▸ **Task to complete**
Show each line of the data below in which "element" occurs.

+ + +

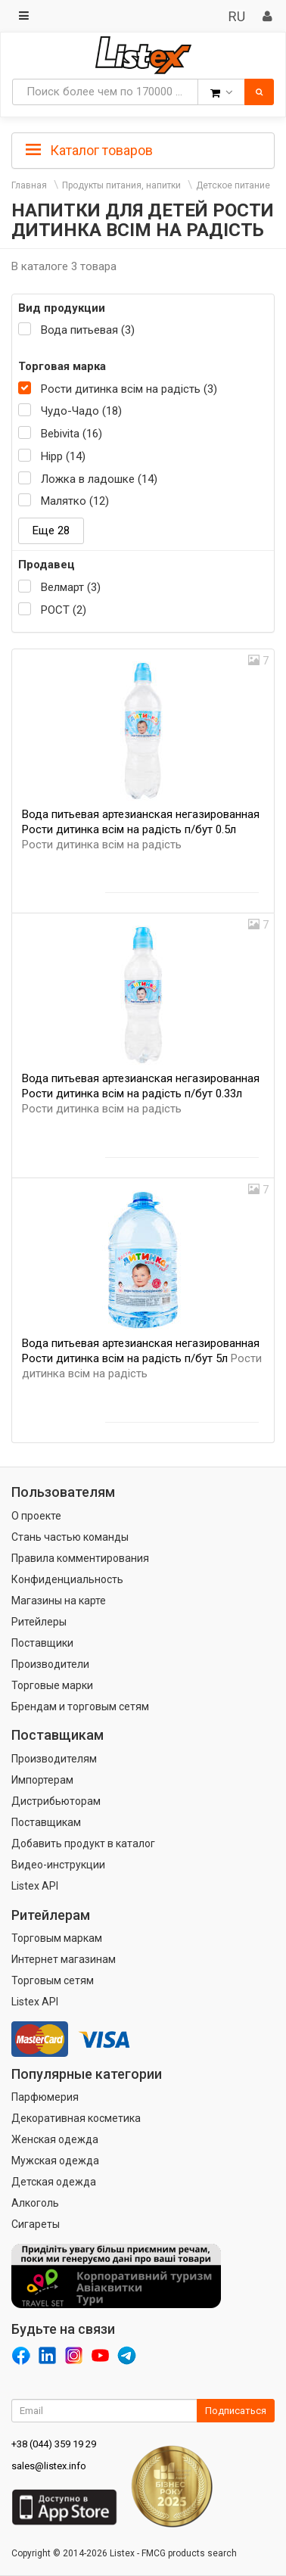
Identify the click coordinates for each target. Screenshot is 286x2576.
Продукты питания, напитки (121, 185)
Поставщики (42, 1643)
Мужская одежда (55, 2160)
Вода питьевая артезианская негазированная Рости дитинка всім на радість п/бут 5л (142, 1358)
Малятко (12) (75, 501)
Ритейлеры (39, 1622)
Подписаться (235, 2410)
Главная (29, 185)
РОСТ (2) (63, 610)
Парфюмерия (45, 2097)
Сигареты (35, 2224)
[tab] (143, 149)
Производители (50, 1664)
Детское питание (233, 185)
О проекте (36, 1516)
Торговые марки (52, 1685)
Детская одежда (53, 2182)
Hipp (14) (63, 456)
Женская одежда (54, 2139)
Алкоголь (35, 2203)
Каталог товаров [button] (89, 150)
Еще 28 (51, 530)
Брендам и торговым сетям (80, 1706)
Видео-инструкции (58, 1865)
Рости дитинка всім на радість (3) (129, 389)
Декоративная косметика (76, 2118)
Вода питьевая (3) (88, 330)
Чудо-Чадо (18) (81, 411)
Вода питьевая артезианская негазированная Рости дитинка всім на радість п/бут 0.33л (141, 1093)
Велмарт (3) (71, 587)
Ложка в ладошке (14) (99, 479)
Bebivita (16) (71, 433)
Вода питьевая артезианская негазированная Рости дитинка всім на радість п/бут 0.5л (141, 829)
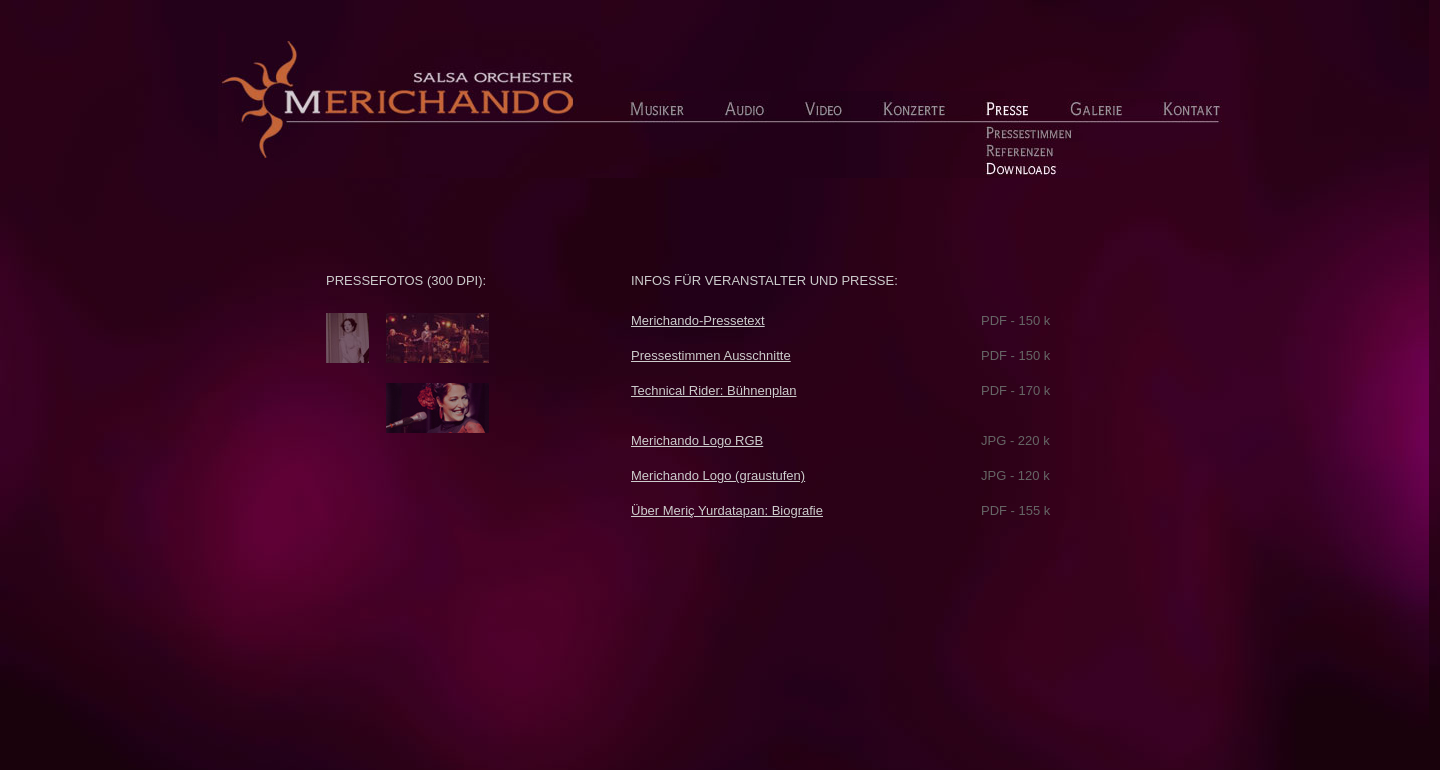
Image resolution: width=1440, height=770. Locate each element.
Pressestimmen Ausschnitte (711, 355)
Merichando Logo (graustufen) (718, 475)
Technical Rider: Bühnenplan (714, 390)
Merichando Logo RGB (697, 440)
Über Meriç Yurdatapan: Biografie (727, 510)
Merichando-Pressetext (698, 320)
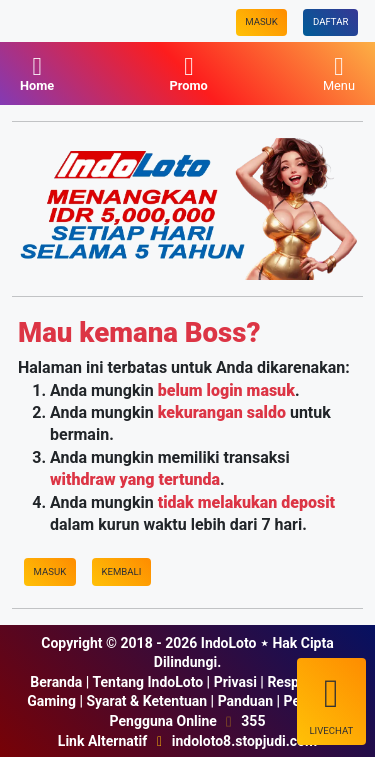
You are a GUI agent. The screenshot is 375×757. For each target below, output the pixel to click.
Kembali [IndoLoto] (121, 571)
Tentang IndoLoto (147, 682)
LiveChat (331, 703)
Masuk (261, 21)
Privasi (235, 682)
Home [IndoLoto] (37, 73)
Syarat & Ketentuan (146, 701)
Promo (188, 73)
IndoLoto (229, 643)
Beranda (56, 682)
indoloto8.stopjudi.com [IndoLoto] (244, 741)
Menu (339, 73)
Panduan (245, 701)
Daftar (330, 21)
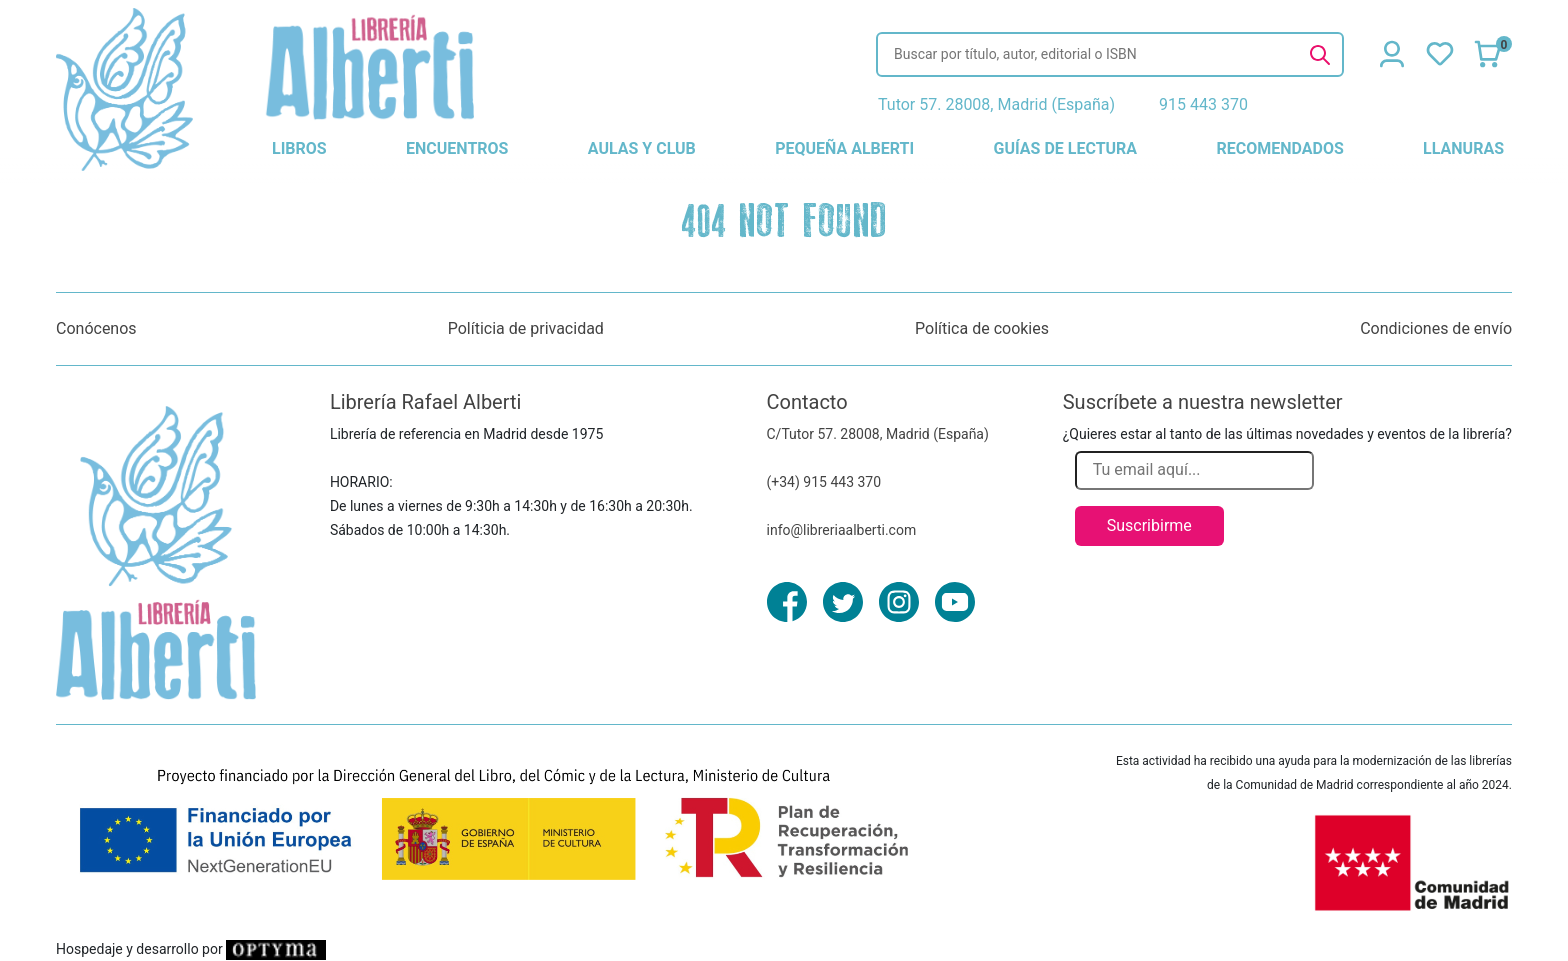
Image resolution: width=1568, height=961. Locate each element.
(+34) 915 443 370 (824, 482)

+ + +

▸ **Solved problem**
Image resolution: width=1440, height=770. Locate each element.
Image resolution: width=1568, height=961. Locate each element.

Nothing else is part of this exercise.